The Italian government bonds slumped as investors worried that the country could be heading towards a new banking crisis. The yield on the benchmark 10-year bond rose nearly 3 basis points to 1.26 percent and the yield on short-term 2-year note also jumped nearly 3 basis points to -0.075 percent.
The German bunds gained as investors poured into safe-haven instruments amid losses in riskier assets including crude oil and stocks, pushing the yield on 10-year bund to -0.15 percent for the first time since 24 June and likely to test its intraday low of -0.17 percent from that day. The equity market bounce last week may have run its course, but in any case upcoming economic data will increasingly reflect post-UK referendum gloom as already manifested in the drop in the Sentix indicator to a one and half year low. The yield on the benchmark 10-year bond fell nearly 2 basis points to -0.154 percent, yield on super-long 30-year bonds dipped more than 3 basis points to 0.372 percent and the yield on short-term 2-year note slid 1/2 basis point to -0.670 percent.
The Japanese government bonds traded mixed after a solid 10-year auction, while strength in the super long zone shaved the 20-year yield down to a record low. Also, bond prices are expected to trade in a range bound due to thin trading activity during a relatively quiet session that saw little data of much significance. The yield on the benchmark 10-year bonds hovered around -0.242 percent, short-term 2-year JGB yield rose ½ basis point to -0.318 percent, JGB 5-year yield jumped more than 1 basis point to record low of -0.332 percent, super-long 40-year bonds slid more than 1 basis point to 0.097 percent, the yield on 30-year JGB tumbled nearly 2 basis points to 0.069 percent and the yield on 20-year JGB fell nearly 1 basis points to 0.030 percent..
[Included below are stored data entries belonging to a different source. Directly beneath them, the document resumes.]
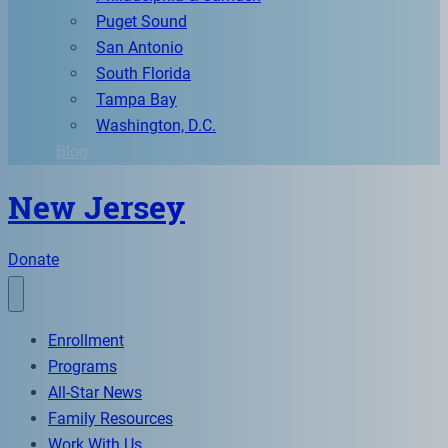
Puget Sound
San Antonio
South Florida
Tampa Bay
Washington, D.C.
Blog
New Jersey
Donate
Enrollment
Programs
All-Star News
Family Resources
Work With Us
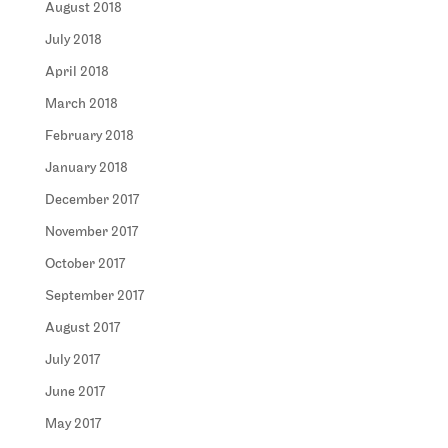
August 2018
July 2018
April 2018
March 2018
February 2018
January 2018
December 2017
November 2017
October 2017
September 2017
August 2017
July 2017
June 2017
May 2017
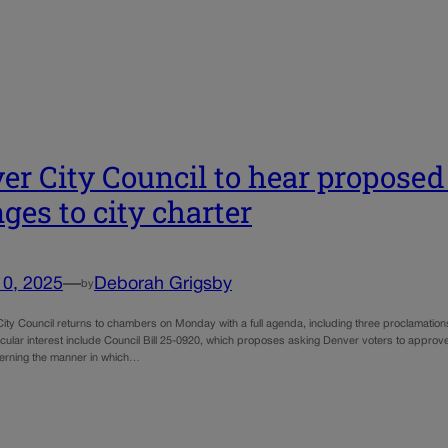
er City Council to hear proposed
ges to city charter
10, 2025
—
Deborah Grigsby
by
ity Council returns to chambers on Monday with a full agenda, including three proclamatio
ticular interest include Council Bill 25-0920, which proposes asking Denver voters to appro
erning the manner in which…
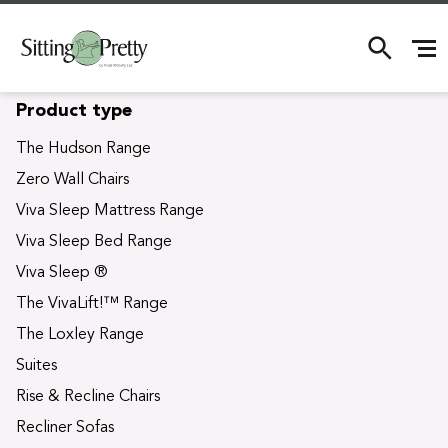
S
Product type
k
i
The Hudson Range
p
Zero Wall Chairs
t
o
Viva Sleep Mattress Range
c
Viva Sleep Bed Range
o
n
Viva Sleep ®
t
The VivaLift!™ Range
e
n
The Loxley Range
t
Suites
Rise & Recline Chairs
Recliner Sofas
The Australian government bonds continue to rally after the Reserve Bank of Australia (RBA) maintained its key interest rate at a record low of 1.75%, as expected. Also, the reserve bank opted to leave rates on hold at its July meeting, with Australia still in political limbo as the country awaits the outcome of Saturday’s inconclusive election cliffhanger. The yield on the benchmark 10-year Treasury note fell 7 basis points to 1.941 percent and the yield on short-term 2-year note also dipped 1-1/2 basis points to 1.596 percent.